Gord Downie’s lyrical weaving was famously vague and meant different things to different people. There’s an old saying that the best teachers tell you where to look, but don’t tell you what to see. His best poetry, in my opinion, was up there with the works of Cohen, Joni Mitchell and Neil Young. Like Downie, those writers told human stories and set them to music we could enjoy.
On May 24th of last year, Canada was told that Gord had incurable brain cancer. We were all shocked and saddened by the news. Rather than hide away, the Hip planned one more massive and exhausting Canada wide tour. Anyone who has seen the “Long Time Running” documentary knows that Gord had a significant portion of his brain removed and had to relearn almost everything over again. Not only that, he focussed his, and our attention to the Residential School story through his personal “Secret Path” recording and graphic novel. He was, and remained until his death, a passionate voice for all of us to learn more about this dark chapter in our nation’s history.

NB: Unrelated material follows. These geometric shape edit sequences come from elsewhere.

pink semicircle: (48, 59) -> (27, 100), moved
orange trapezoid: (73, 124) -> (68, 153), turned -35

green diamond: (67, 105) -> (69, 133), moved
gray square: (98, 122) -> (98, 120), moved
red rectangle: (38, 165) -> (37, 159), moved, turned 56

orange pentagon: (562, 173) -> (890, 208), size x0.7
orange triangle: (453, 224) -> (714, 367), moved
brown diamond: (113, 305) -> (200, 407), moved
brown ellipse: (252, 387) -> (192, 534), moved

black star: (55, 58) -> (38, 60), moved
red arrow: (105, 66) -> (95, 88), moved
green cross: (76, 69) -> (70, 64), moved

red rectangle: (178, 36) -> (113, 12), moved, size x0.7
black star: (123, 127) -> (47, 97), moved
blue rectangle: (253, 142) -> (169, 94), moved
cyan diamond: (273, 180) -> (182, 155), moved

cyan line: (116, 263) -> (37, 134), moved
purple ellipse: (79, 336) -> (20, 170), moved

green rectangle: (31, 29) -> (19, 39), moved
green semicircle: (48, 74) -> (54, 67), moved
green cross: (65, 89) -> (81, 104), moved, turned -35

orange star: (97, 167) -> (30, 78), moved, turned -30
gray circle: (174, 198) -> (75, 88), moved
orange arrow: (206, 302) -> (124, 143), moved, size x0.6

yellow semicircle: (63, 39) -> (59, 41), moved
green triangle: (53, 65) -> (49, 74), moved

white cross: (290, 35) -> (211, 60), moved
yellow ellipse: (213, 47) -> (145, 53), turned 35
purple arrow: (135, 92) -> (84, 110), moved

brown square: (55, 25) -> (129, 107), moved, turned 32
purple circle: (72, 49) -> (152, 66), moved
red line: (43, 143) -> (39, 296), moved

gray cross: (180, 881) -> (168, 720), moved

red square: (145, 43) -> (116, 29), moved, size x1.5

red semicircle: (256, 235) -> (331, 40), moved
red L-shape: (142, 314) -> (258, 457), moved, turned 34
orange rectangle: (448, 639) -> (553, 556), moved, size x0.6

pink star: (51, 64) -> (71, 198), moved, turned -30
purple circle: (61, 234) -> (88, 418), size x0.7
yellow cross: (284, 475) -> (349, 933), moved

The Hip’s final concert was watched in whole or In part by an estimated one-third of all Canadians. It was both the capstone of a magnificent career and a loving tribute to “our band” and to our buddy Gord.
After his death last week, re-watching the concert is an emotional experience for not only Tragically Hip fans, but for anyone who loves music and loves being Canadian.
After closing with the song “Ahead by a Century” (no dress rehearsal, this is our life) Gord’s last words to the crowd, indeed to the whole country on that night ring true and strong; “Thank you and have a nice life.” “Look after each other” he admonished us.
Thanks Gord, how very Canadian and how very appropriate.